Jetzt liegt mit der detailreichen Studie Gantets ein Werk vor, das die Wege des Friedens in das Gedächtnis vornehmlich der süddeutschen Reichsstädte beschreibt. Grundlage der Studie ist eine Thèse, welche die Autorin im Januar 1999 an der Université Paris I vorgelegt hatte. Ihre Intention charakterisiert Gantet folgendermaßen: "Ce livre se réclame d'une nouvelle histoire de la pratique et des représentations politiques, il se veut une contribution à l'idée d'Empire aux XVIIes et XVIIIes siècles" (13). Zugleich will Gantet einen Beitrag zum Verhältnis zwischen Erinnerung, Geschichte und deren "reprèsentations" leisten. Hierfür verwertet sie neben archivalischem Material zu den Friedensfesten auch literarische Quellen wie Predigten und die zeitgenössische Bildpublizistik.

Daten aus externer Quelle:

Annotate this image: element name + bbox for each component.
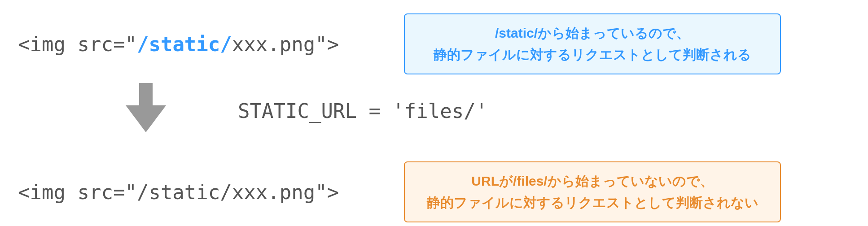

Nachdem die Autorin in der Einleitung die Rezeption des Westfälischen Friedens bis zur Gegenwart skizziert hat, geht sie in der Untersuchung dessen Memoria nach. Die Struktur des Buches lässt sich als dreiteilig bezeichnen: Die drei Hauptteile setzen sich jeweils aus einer Einleitung, welche die Verortung des Friedens in der Erinnerung einer Stadt (Augsburg, Nürnberg, Dinkelsbühl) beschreibt, (insgesamt acht) Kapiteln und einer Zusammenfassung, die Chronologie und Systematik verbindet, zusammen.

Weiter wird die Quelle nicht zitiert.